Lest my point be misinterpreted, no, I do not think it is always a good idea for 13 year olds to get married. I do however find it inconsistent that the law lets these girls decide to marry - and marry men the state considers to be rapists at that - and bear children, but not to get safe emergency contraception.

And as Jessica points out "parental consent or notification laws only apply to unmarried teens." So, you're not capable of deciding to abort or use EC because you are not developed enough mentally to understand the consequences of your actions (I'm guessing on the exact motivation) but you are developed enough to decide to marry AND to bear a child whether married or not. And magically, if you can decide to get married, then you can make the decision about contraception/abortion. Perfectly logical.

Posted by: binky at August 30, 2005 02:16 PM | PERMALINK

thank you for taking the time to respond more robustly. i'm much clearer on your position, recognize the validity of much of it, and will cogitate further on my thoughts.

hopefully needless to say, i acknowledged the obvious latent social agenda in the decisionmaking process on all of this, and was pursuing it in some ways as an attempt to dig into a suite of reasons forwarded by the FDA. we all agree that bush is bad, and that he's doing terrible things to separation of powers, and just in general maladministering the country into a rather frightening logic deficit.

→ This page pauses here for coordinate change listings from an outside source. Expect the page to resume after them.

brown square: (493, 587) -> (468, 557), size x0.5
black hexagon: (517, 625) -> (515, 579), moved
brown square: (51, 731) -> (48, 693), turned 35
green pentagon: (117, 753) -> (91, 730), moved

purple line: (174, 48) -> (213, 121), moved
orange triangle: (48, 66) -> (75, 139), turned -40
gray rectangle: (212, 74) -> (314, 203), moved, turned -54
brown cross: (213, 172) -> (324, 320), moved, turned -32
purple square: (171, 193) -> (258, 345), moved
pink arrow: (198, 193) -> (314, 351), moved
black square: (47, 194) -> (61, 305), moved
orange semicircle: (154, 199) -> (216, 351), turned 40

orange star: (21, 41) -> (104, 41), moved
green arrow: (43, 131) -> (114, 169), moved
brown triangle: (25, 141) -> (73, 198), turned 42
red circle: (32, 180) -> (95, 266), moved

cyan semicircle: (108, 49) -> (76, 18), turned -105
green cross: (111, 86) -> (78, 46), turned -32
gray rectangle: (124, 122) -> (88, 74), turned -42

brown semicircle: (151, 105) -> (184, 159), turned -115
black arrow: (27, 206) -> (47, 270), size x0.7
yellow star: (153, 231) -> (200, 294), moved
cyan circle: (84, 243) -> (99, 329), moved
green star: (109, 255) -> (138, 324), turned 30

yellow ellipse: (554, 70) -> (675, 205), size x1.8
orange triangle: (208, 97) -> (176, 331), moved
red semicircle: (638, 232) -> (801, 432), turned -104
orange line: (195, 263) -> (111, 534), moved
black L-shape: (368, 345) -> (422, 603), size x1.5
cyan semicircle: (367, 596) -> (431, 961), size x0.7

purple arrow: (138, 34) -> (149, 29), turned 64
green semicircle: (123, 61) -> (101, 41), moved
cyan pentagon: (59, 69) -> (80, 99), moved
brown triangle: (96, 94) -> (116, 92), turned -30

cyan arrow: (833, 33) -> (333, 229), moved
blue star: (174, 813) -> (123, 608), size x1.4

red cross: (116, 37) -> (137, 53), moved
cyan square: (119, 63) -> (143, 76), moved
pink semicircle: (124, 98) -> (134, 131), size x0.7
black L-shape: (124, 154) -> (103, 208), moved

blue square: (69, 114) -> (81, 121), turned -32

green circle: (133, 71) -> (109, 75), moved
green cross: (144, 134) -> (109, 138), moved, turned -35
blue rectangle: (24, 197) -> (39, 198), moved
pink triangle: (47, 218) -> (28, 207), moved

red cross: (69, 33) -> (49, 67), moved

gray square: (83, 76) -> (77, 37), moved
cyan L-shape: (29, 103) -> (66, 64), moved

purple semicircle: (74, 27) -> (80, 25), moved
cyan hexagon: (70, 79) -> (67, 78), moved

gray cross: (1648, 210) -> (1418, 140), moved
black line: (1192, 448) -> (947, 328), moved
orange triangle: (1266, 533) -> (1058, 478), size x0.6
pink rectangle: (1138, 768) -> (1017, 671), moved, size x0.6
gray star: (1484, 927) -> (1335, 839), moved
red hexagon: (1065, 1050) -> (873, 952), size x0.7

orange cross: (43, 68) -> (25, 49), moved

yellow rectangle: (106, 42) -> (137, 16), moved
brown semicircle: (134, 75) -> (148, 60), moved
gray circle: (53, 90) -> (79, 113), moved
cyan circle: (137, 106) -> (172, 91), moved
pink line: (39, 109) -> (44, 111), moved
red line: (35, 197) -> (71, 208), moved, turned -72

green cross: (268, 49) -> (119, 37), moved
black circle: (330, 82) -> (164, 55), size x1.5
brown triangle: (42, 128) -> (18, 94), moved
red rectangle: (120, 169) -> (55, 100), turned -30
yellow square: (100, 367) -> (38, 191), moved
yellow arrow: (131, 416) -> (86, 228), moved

the FDA being what it is, however, i remain not entirely convinced that it is being all that terribly inconsistent on this, by comparison to its other decisions on reproductive drugs and other things (with regard to the federal government, for example, i think the issue of medical marijuana is philosophically and politically and legally riveting). its not only fair but utterly american to visit and critique a policy decision on its terms. but as bad as bush is, i think it's too convenient sometimes to just say, "well, there go the evangelists stealing the country again," and not engage in a deeper critique.

which you have unequivocally done in your last couple of posts. so thank you.

and i still think the burka thing was a slur, or a cop out if you prefer, but that small affront is long since remedied. :-)

Posted by: joshua at August 30, 2005 04:07 PM | PERMALINK

Thanks. I'm sorry if I was not clear in the beginning. I do get somewhat excited.